Personal information
- Born: 19 December 1969 (age 56) San Fernando, Argentina
- Height: 1.81 m (5 ft 11 in)
- Weight: 82 kg (181 lb)

Medal record
Pan American Games
| Gold medal – first place | 1991 Havana | Team |
| Gold medal – first place | 1995 Mar del Plata | Team |
| Gold medal – first place | 2003 Santo Domingo | Team |
| Silver medal – second place | 1999 Winnipeg | Team |

= Carlos Retegui =

Argentine field hockey player

Carlos José Retegui (born 19 December 1969) is an Argentine retired field hockey player. He was a member of the National squad from 1989 to 2006 and competed in three Summer Olympics (1996, 2000 and 2004). In 2006 he was dismissed from the national team by his former teammate and head coach, Sergio Vigil.
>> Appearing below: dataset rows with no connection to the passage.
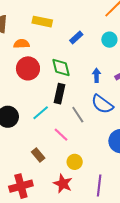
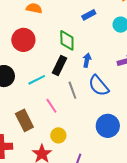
red circle: (28, 68) -> (23, 40), moved
blue arrow: (97, 75) -> (87, 60), moved
brown rectangle: (38, 155) -> (24, 120), size x1.5

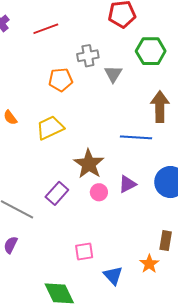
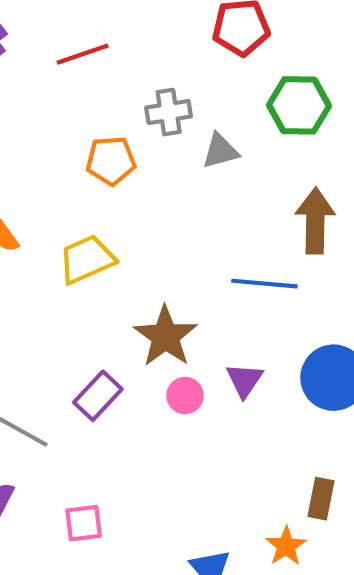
gray triangle: (113, 74) -> (220, 151), turned 42
purple triangle: (127, 184) -> (244, 380), turned -30
pink square: (84, 252) -> (84, 523), moved

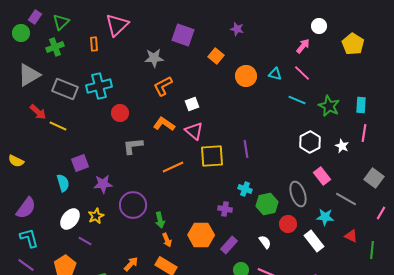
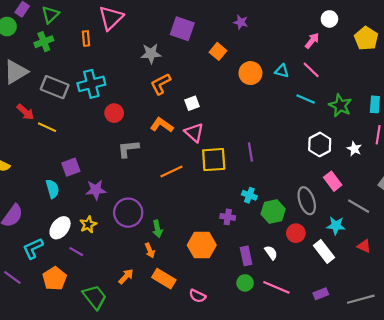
cyan L-shape: (29, 238) -> (33, 248), moved, turned -100
orange arrow: (167, 240) -> (150, 250), moved
purple rectangle: (229, 245) -> (246, 256), moved, turned -54

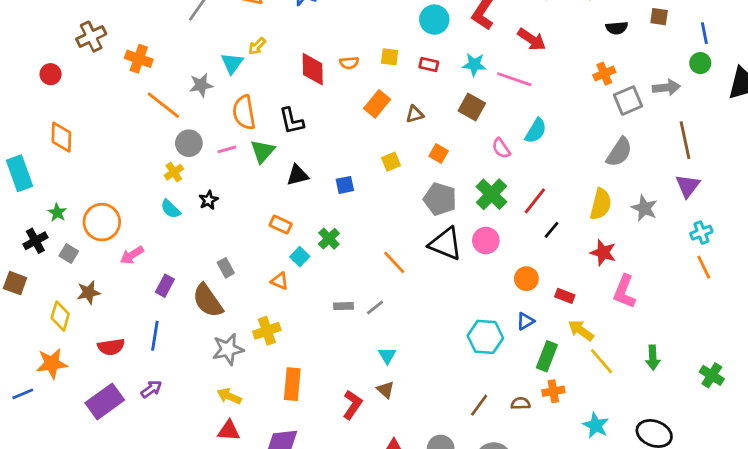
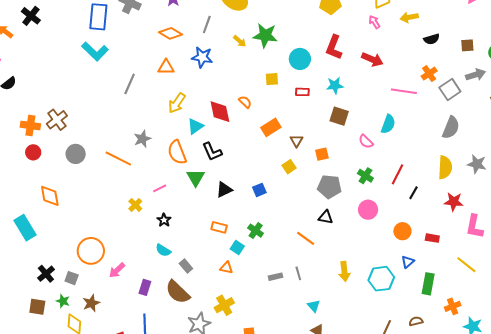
brown square: (659, 17) -> (467, 45), moved
yellow arrow: (257, 46) -> (177, 103), size x1.5
yellow square: (390, 57) -> (272, 79), moved
orange cross: (139, 59) -> (30, 126), moved
cyan triangle: (232, 63) -> (195, 126), moved, turned 30
orange semicircle: (349, 63) -> (245, 102), turned -120
pink line: (514, 79) -> (404, 91), moved
orange rectangle: (377, 104) -> (271, 127), turned 30
brown triangle: (415, 114) -> (296, 141), moved, turned -32
gray circle: (189, 143) -> (76, 154), moved
pink line: (227, 149) -> (160, 188), moved
orange square: (439, 154) -> (322, 154), turned -32
green cross: (491, 194) -> (365, 176), size x0.7
cyan semicircle: (170, 209) -> (163, 250), moved
green star: (57, 213) -> (63, 301), moved
black triangle: (446, 244) -> (326, 217), moved, size x0.6
gray line: (375, 308) -> (298, 273), turned -56
yellow arrow: (581, 330) -> (344, 271), moved, turned -120
yellow line: (602, 361) -> (466, 265), moved
orange cross: (553, 391) -> (453, 306), moved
Between 2008 and 2009 he coached the Argentina men's national field hockey team. In 2009 he succeeded Gabriel Minadeo as coach of the Argentina women's national field hockey team until 2012 when his contract was not renewed. In early 2013 he took up the men's team again, and after the resignation of Emanuel Roggero in late 2013 as the women's coach, he took care of both teams until the 2014 World Cups. In the men's tournament, the national squad won the bronze medal, the best result in their history and also won the bronze medal in the women's tournament. After losing the women's semifinal, he confirmed that the bronze medal match would be his last as coach, and that he would continue only with the men's team.

Retegui coached the women's team to gold medals at the 2010 World Cup, 2009, 2010 and 2012 Hockey Champions Trophy. Under his guidance, Las Leonas also won the silver medal at the 2011 Champions Trophy, 2011 Pan American Games and 2012 Summer Olympics and the bronze medal at the 2014 World Cup.
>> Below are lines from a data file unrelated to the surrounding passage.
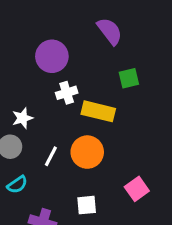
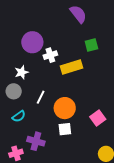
purple circle: (52, 56) -> (32, 42), moved
yellow rectangle: (98, 111) -> (71, 67), turned -30
orange circle: (87, 152) -> (65, 108), moved

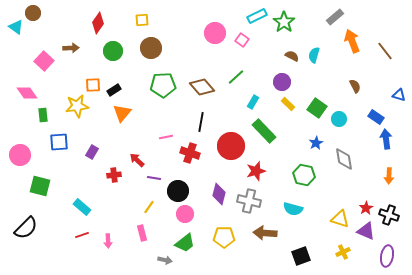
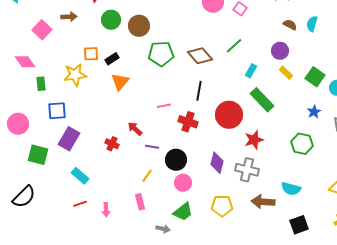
brown circle: (151, 48) -> (139, 26), moved
purple rectangle: (92, 152) -> (69, 139), moved, size x1.6
red cross: (114, 175) -> (112, 144), turned 32
cyan semicircle: (293, 209) -> (291, 189), moved

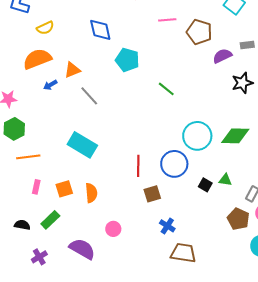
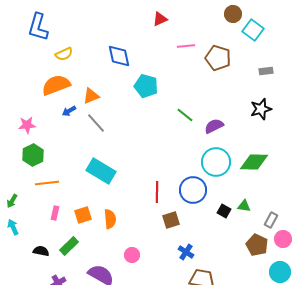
purple semicircle: (222, 56) -> (214, 126), moved
gray line: (89, 96) -> (96, 123), moved

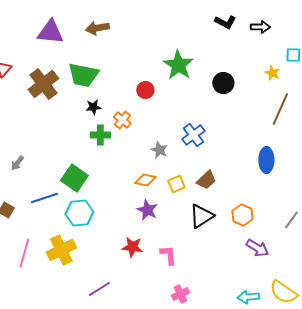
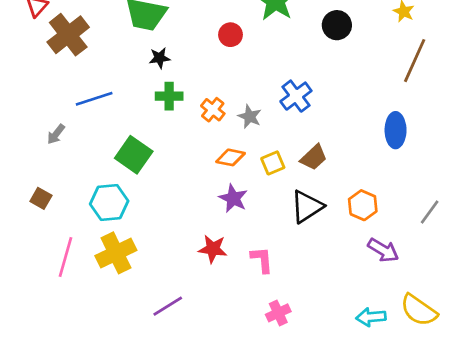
brown cross: (43, 84) -> (68, 35), moved
orange cross: (122, 120) -> (213, 110), moved
blue line: (44, 198) -> (94, 99), moved
cyan hexagon: (79, 213) -> (109, 202), moved

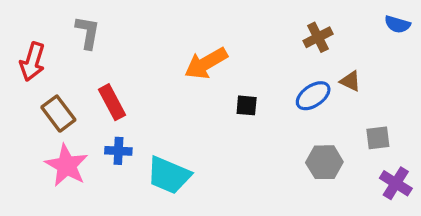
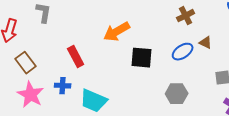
red rectangle: (112, 102) -> (76, 57), moved
black square: (247, 105) -> (142, 58), size x1.6
gray hexagon: (324, 162) -> (177, 94), moved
With the men's team he won the gold medal at the 2016 Summer Olympics making Los Leones the only team in the Americas to ever win this tournament, both in the men and women's tournament. He also coached the team to a silver medal at the 2016–17 Hockey World League, a bronze medal at the 2008 Men's Hockey Champions Trophy and 2014 World Cup, and gold medals at the 2015 Pan American Games, 2013 and 2017 Pan American Cup.

At the beginning of 2018 he resigned as coach of the national team, but ultimately came back as head coach for the 2018 Summer Youth Olympics. And in 2019, he became once again the coach of the women's national team.

==Personal life==
Retegui's son, Mateo, is a professional footballer and his daughter, Micaela, has been called to take part of Las Leonas at the beginning of 2019.